I-
Futboldan anlamam. Tuttuğum bir takım hiç olmadı. Ama futbolun sosyolojisi ile daima ilgilendim. Bu ilginin kaynağı çocukluğuma dayanıyor. Dini bütün büyükbabam radyoya kulağını dayamış bir şekilde milli maçları dinlerken kendinden geçerdi. Büyükannem büyükbabamın futbol neşesine, tuttuğu takımın galip gelmesi için evdeki terlikleri ters çevirerek eşlik ederdi. Dolayısıyla ben hayatım boyunca futbol maçı seyretmedim, futbol maçı seyredenleri seyrettim.
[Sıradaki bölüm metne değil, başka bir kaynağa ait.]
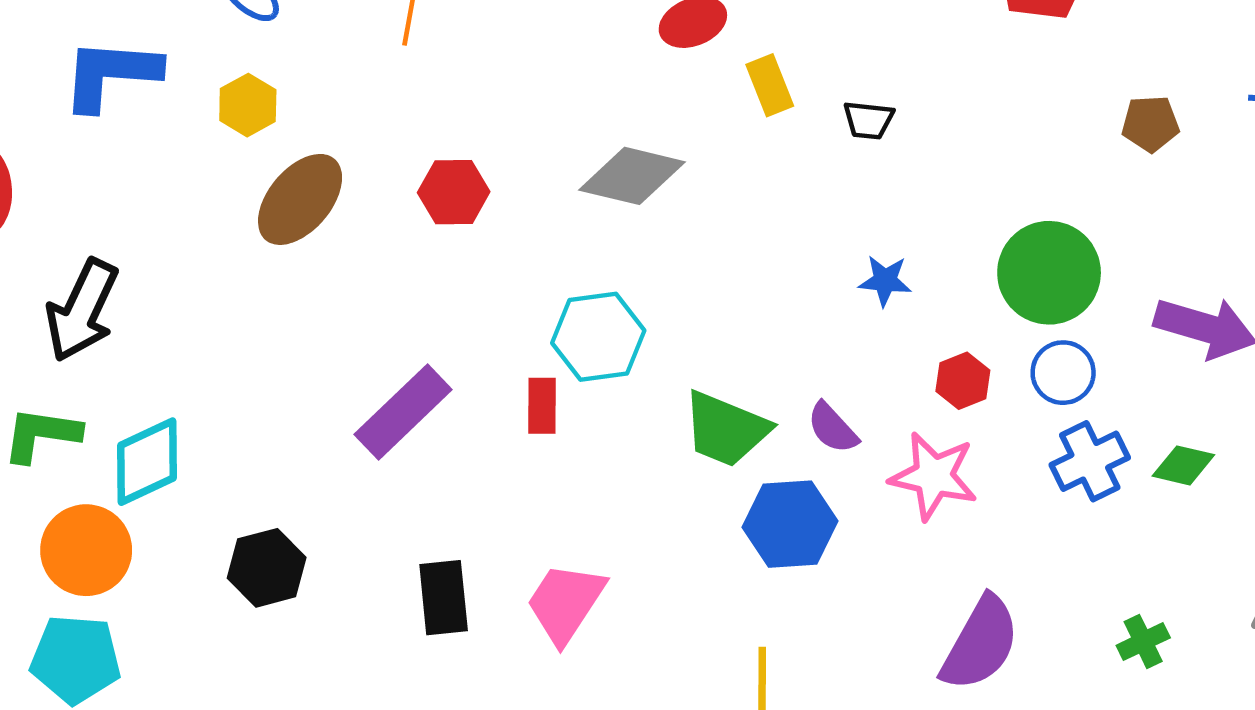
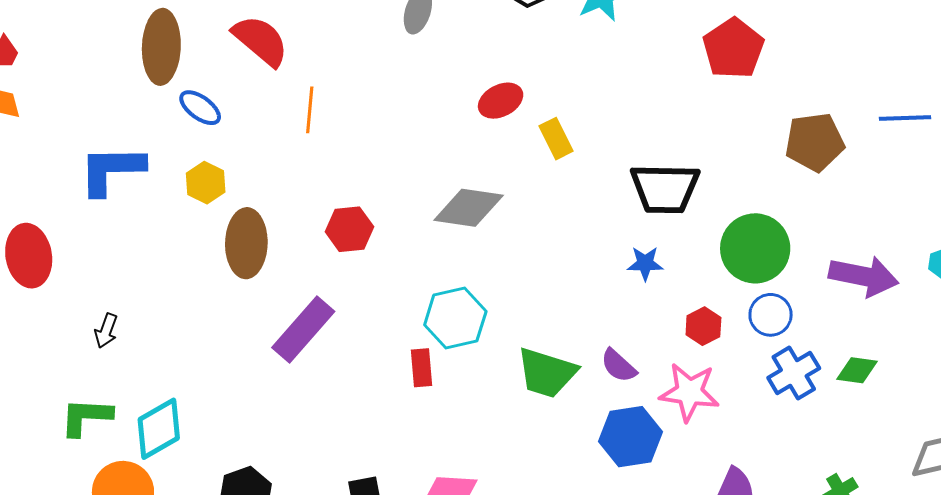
black trapezoid: (868, 120) -> (665, 188), moved, size x2.0
brown pentagon: (1150, 124) -> (815, 142), size x1.5
brown ellipse: (300, 199) -> (246, 243), turned -34
black arrow: (82, 310) -> (106, 331), size x0.5
purple rectangle: (403, 412) -> (303, 329), moved
blue hexagon: (790, 524) -> (630, 437), moved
Futbol, modern şehir hayatının aidiyet zinciri oluşturan yapılarının başında geliyor. Erkekler için unutuşun ve tutunmanın kimyasını sunan büyülü bir iksir futbol. Dertleri unutmak, günlük hayatta hiç karşılaşmayacağınız insanlarla “aynı heyecana” dâhil olarak hayata tutunmak demek, bir maçın seyircisi olmak demek.
Takım aidiyetinin nelere kadir olduğunu, hangi eskiyen umutları yeşerttiğini, “bir gün herkes Fenerbahçeli olacak” sözünün Ali Koç’un zaferi ile birlikte bir günlüğüne nasıl gerçekleştiğini gördük Türkiye olarak.
II-
Beşiktaşlı babanın Fenerbahçeli oğlu Ali Koç, takım kimliğini evin çalışanına borçlu. Ali Koç’un “Bizim evde çalışan” diye bahsettiği Kamer Kaya’nın evin garsonu olduğunu öğreniyoruz.